Online trolls should lose the right to anonymity, Labour's Jess Philips has said - as she revealed the horrific abuse she has faced on social media.


Digital Minister Ben Wallace this weekend urged social media giants like Facebook and Twitter to do more to step up ID verification on their platforms in a bid to tackle "mob rule".

Speaking at the Cheltenham Science Festival, Ms Phillips - the Birmingham Yardley MP - backed calls for a new law to unmask online abusers, after receiving hundreds of rape threats in a single night.

Ms Phillips said she had so far treated the threats as "water off a duck's back", but she expressed fears that letting people sign up for social media services without proving who they are to those tech firms risked damaging democracy.

She said: "I have suffered all of those things and I have to say I don't feel I am physically in any danger and I don't think my children are in any danger.

"However, where it does worry me, and I think we have to do something about, is when it affects our democracy.

"I personally have come to the viewpoint that I don't think people should be allowed to be completely anonymous online anymore.
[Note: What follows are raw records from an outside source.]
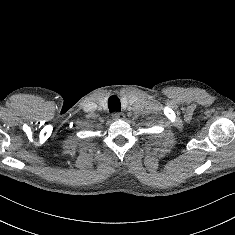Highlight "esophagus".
Segmentation results:
<instances>
[{
	"instance_id": "1",
	"label": "esophagus",
	"mask_w": 235,
	"mask_h": 235,
	"mask_svg": "<svg viewBox=\"0 0 235 235\" xmlns=\"http://www.w3.org/2000/svg\"><path fill=\"white\" fill-rule=\"evenodd\" d=\"M112 118H113V120L125 119V115L120 112H114L112 114Z\"/></svg>"
}]
</instances>
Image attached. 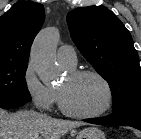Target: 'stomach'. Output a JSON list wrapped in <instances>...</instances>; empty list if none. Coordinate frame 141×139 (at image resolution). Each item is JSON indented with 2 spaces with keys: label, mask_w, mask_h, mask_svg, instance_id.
I'll return each mask as SVG.
<instances>
[{
  "label": "stomach",
  "mask_w": 141,
  "mask_h": 139,
  "mask_svg": "<svg viewBox=\"0 0 141 139\" xmlns=\"http://www.w3.org/2000/svg\"><path fill=\"white\" fill-rule=\"evenodd\" d=\"M76 139H106L104 133L97 127L84 128L77 135Z\"/></svg>",
  "instance_id": "stomach-1"
}]
</instances>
I don't mind if people appear anonymous online for all sorts of really reasonable reasons.

"They want to be anonymous, but they wouldn't mind not being anonymous to the provider and tell Facebook or Twitter who they are but to the public they want to appear anonymous."
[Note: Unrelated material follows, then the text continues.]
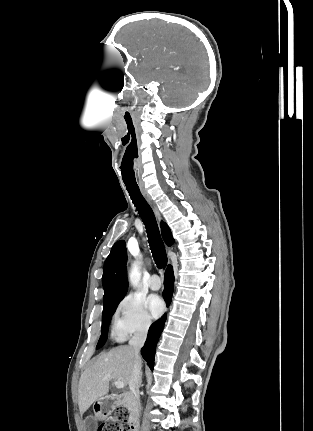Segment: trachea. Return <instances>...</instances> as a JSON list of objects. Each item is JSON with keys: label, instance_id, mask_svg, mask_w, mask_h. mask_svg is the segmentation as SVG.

Ms Philips told festival-goers that she had faced online abuse from "alt Right" trolls for her feminist stance, as well as from left-wingers over her scepticism of the current Labour leadership.

"The other sort of trolling MPs suffer is issue-based or ideologically-based, whether you agree with Jeremy Corbyn or not, which is a classic reason to be trolled mercilessly," she said.

The Labour MP's call to beef up online safeguards comes after Theresa May used a speech at the G7 summit in Canada to call on tech firms to do more to combat the "vile online harassment" faced by women and girls.

"The technology companies who are making welcome progress in banning and removing extremist content must use the same methods to prioritise tackling this unacceptable and deeply worrying rising trend," the Prime Minister said.

A report by the Committee on Standards in Public Life last year warned that personal abuse and threats received by female MPs risked deterring women from entering politics.